NSJ Comeback of the Year 2019: UNC’s Brown, Surratt flip script with unlikely revivals

The retiree-turned-coach and quarterback-turned-linebacker led North Carolina football back to the postseason

Mack Brown and his UNC football team will have to wait until Oct. 3 to play their next game (Nell Redmond / AP Photo)

It turns out rational decision-making is vastly overrated.

Just over a year ago, the North Carolina Tar Heels’ athletics department lost its dang mind. Having dismissed Larry Fedora, UNC seemingly had a line on a hot in-state coach who wanted the job in Scott Satterfield. That’s 2019 ACC coach of the year Scott Satterfield, who would go on to take the Louisville job.

Instead of going with the trendy young coach, UNC took the opposite tack in a major way, bringing Mack Brown out of retirement.

It was a move that smacked of desperation — proof that the inmates were running the asylum and the process had been hijacked by former players and big-money boosters.

Chazz Surratt’s move to linebacker was questioned, but the former North Carolina quarterback responded with a season that earned him All-ACC honors. (John Amis / Atlanta Journal-Constitution via AP)

Meanwhile, on the field, another inexplicable decision had been made. Chazz Surratt, a promising mobile quarterback with a big arm who’d had trouble staying healthy in his first two seasons, decided to make a change — to linebacker.

Again, the move made no sense. If Surratt was injury-prone while trying to avoid contact, how would he be able to stay healthy initiating it? Even defensive coach Tommy Thigpen was unsure, questioning whether Surratt would be willing to “put his face into the fight.”

Surratt, it seemed, would spend his eligibility on the scout team—or injured list—earning his degree and moving on with his life, wondering what might have been.

Apparently, conventional wisdom hit the transfer portal, though, because a year later, both moves have succeeded beyond anyone’s most optimistic projections. That’s why Mack Brown and Chazz Surratt are the North State Journal’s co-Comebacks of the Year for 2019.

Brown’s transformation in Chapel Hill has been so complete that the dark ages of Fedora’s final season now seem more distant than Brown’s previous coaching stops. Despite not coaching since 2013, Brown stepped right in, leading a two-week recruiting push that brought in a strong class of freshmen, led by former Florida State commit Sam Howell. Howell quickly won the starting quarterback job for the Tar Heels and developed into a future Heisman candidate.

Brown then worked with boosters and administration to lead extensive renovations of Kenan Stadium, including new locker rooms, weight room, a player lounge and an artificial turf field.

The Tar Heels’ six wins in Mack Brown’s first year back in Chapel Hill were more than the combined five they had in Larry Fedora’s final two seasons at North Carolina. (Keith Srakocic / AP Photo)

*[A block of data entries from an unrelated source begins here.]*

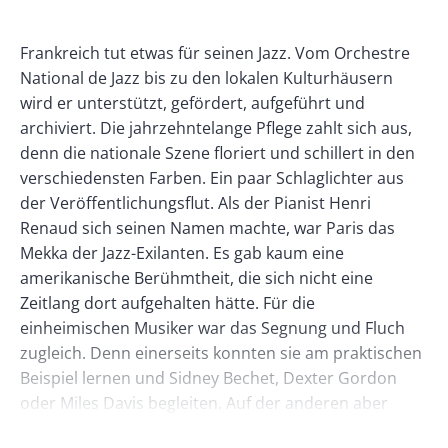
Banner
Rectangle
Banner
Body
Frankreich tut etwas für seinen Jazz. Vom Orchestre
Left
Rectangle
National de Jazz bis zu den lokalen Kulturhäusern
Right
wird er unterstützt, gefördert, aufgeführt und
archiviert. Die jahrzehntelange Pflege zahlt sich aus,
denn die nationale Szene floriert und schillert in den
verschiedensten Farben. Ein paar Schlaglichter aus
der Veröffentlichungsflut. Als der Pianist Henri
Renaud sich seinen Namen machte, war Paris das
Mekka der Jazz-Exilanten. Es gab kaum eine
amerikanische Berühmtheit, die sich nicht eine
Zeitlang dort aufgehalten hätte. Für die
einheimischen Musiker war das Segnung und Fluch
zugleich. Denn einerseits konnten sie am praktischen
Beispiel lernen und Sidney Bechet, Dexter Gordon
oder Miles Davis begleiten. Auf der anderen aber
mußten sie sich auch vom übermächtigen Stilideal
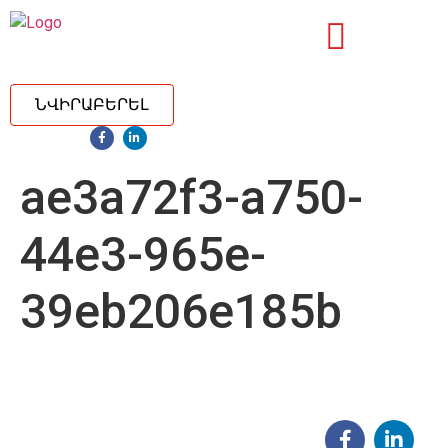
ՆՎԻՐԱԲԵՐԵԼ
ae3a72f3-a750-
44e3-965e-
39eb206e185b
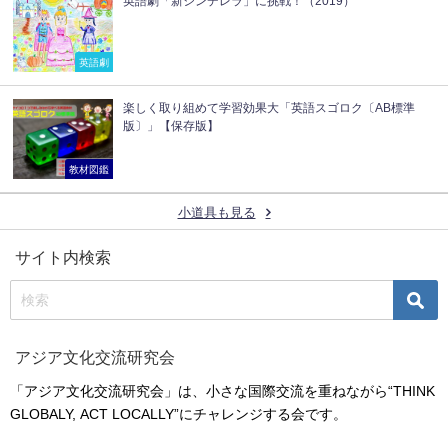
英語劇「新シンデレラ」に挑戦！（2019）
英語劇
楽しく取り組めて学習効果大「英語スゴロク〔AB標準
版〕」【保存版】
教材図鑑
小道具も見る
サイト内検索
アジア文化交流研究会
「アジア文化交流研究会」は、小さな国際交流を重ねながら“THINK
GLOBALY, ACT LOCALLY”にチャレンジする会です。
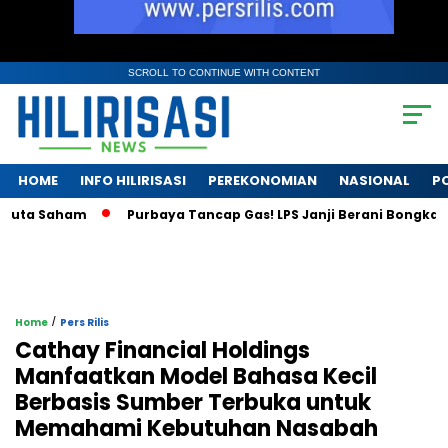
SCROLL TO CONTINUE WITH CONTENT
HOME
INFO HILIRISASI
PEREKONOMIAN
NASIONAL
PO
a Saham
Purbaya Tancap Gas! LPS Janji Berani Bongkar Krisis
/
Home
Pers Rilis
Cathay Financial Holdings
Manfaatkan Model Bahasa Kecil
Berbasis Sumber Terbuka untuk
Memahami Kebutuhan Nasabah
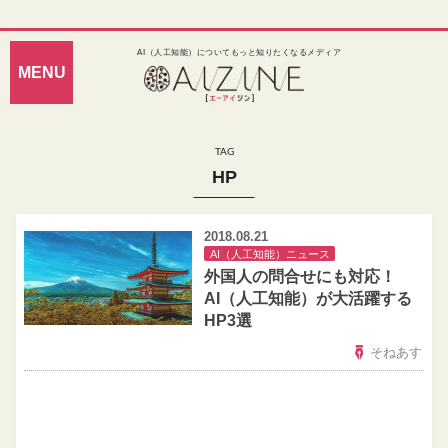
AI（人工知能）についてもっと知りたくなるメディア
HP
2018.08.21
AI（人工知能）ニュース
外国人の問合せにも対応！
AI（人工知能）が大活躍する
HP3選
そねあす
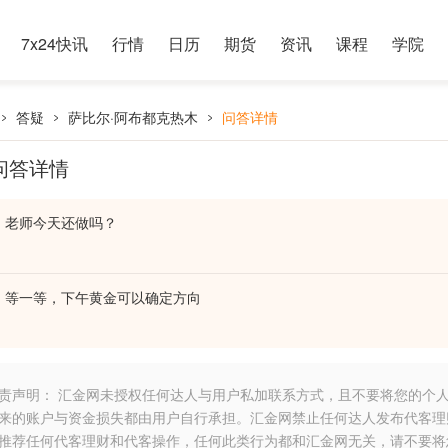
7x24快讯
行情
日历
期货
资讯
课程
学院
答疑
萨比尔·阿布都克热木
问答详情
问答详情
老师今天还做吗？
等一等，下午黄金可以确定方向
责声明： 汇金网未授权任何达人与用户私加联系方式，且不要将您的个
来的账户与资金损失都由用户自行承担。汇金网禁止任何达人发布代客理
推荐任何代客理财和代客操作，任何此类行为都和汇金网无关，请不要将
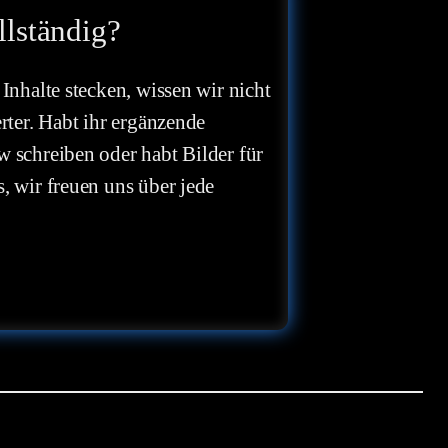
llständig?
 Inhalte stecken, wissen wir nicht
erter. Habt ihr ergänzende
w schreiben oder habt Bilder für
, wir freuen uns über jede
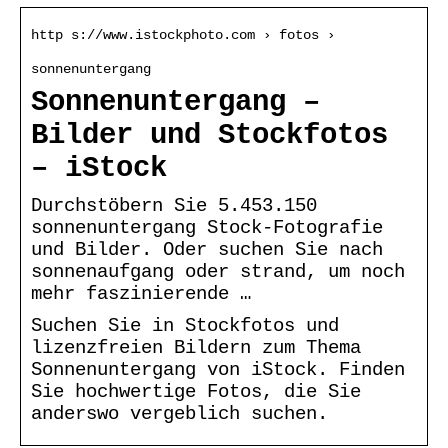
http s://www.istockphoto.com › fotos ›
sonnenuntergang
Sonnenuntergang –
Bilder und Stockfotos
– iStock
Durchstöbern Sie 5.453.150
sonnenuntergang Stock-Fotografie
und Bilder. Oder suchen Sie nach
sonnenaufgang oder strand, um noch
mehr faszinierende …
Suchen Sie in Stockfotos und
lizenzfreien Bildern zum Thema
Sonnenuntergang von iStock. Finden
Sie hochwertige Fotos, die Sie
anderswo vergeblich suchen.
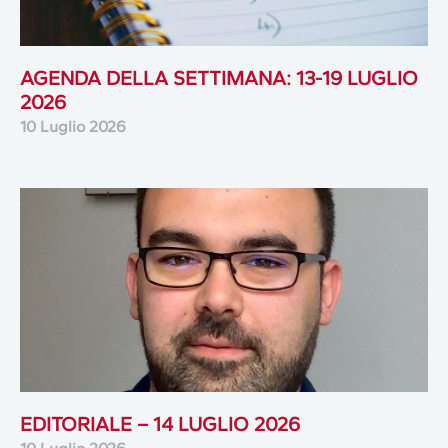
AGENDA DELLA SETTIMANA: 13-19 LUGLIO
2026
10 Luglio 2026
EDITORIALE – 14 LUGLIO 2026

Fans quickly jumped on board, selling out every home game for the 2019 season, and on the field, the Heels were better than expected and always exciting. They opened the season with back-to-back fourth quarter comebacks to upset South Carolina and Miami. The Heels nearly knocked off Clemson, losing by one when Brown chose to go for a game-winning 2-point conversion instead of kicking to send it to overtime.

Carolina won its final two games to finish the regular season 6-6 and earn its first bowl bid since 2016.

A big on-field reason for Brown and the Tar Heels’ success was the team’s new star at linebacker. Surratt made first-team All-ACC at linebacker, getting more votes than Miami’s Shaq Quarterman. He was UNC’s first first-team linebacker since 2012, leading the ACC in tackles, with 110 — dishing out more hits in one year than he absorbed in two at quarterback, when he was tackled 89 times. His six sacks were 11th in the league, and his 13.5 tackles for loss seventh.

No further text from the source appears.